__About this exercise__: Your response should consist of the entries below, reproduced exactly and without their images.

[Collected data]
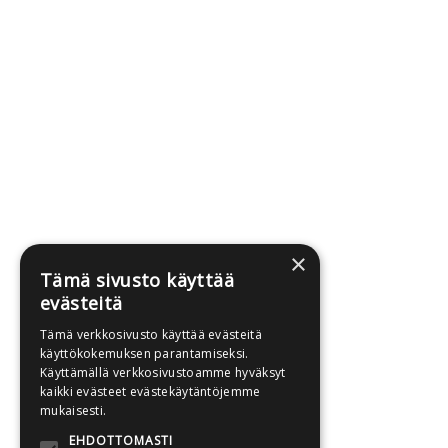
×
Tämä sivusto käyttää
evästeitä
Tämä verkkosivusto käyttää evästeitä
käyttökokemuksen parantamiseksi.
Käyttämällä verkkosivustoamme hyväksyt
kaikki evästeet evästekäytäntöjemme
mukaisesti.
EHDOTTOMASTI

__Written solution__:
×
Tämä sivusto käyttää
evästeitä
Tämä verkkosivusto käyttää evästeitä
käyttökokemuksen parantamiseksi.
Käyttämällä verkkosivustoamme hyväksyt
kaikki evästeet evästekäytäntöjemme
mukaisesti.
EHDOTTOMASTI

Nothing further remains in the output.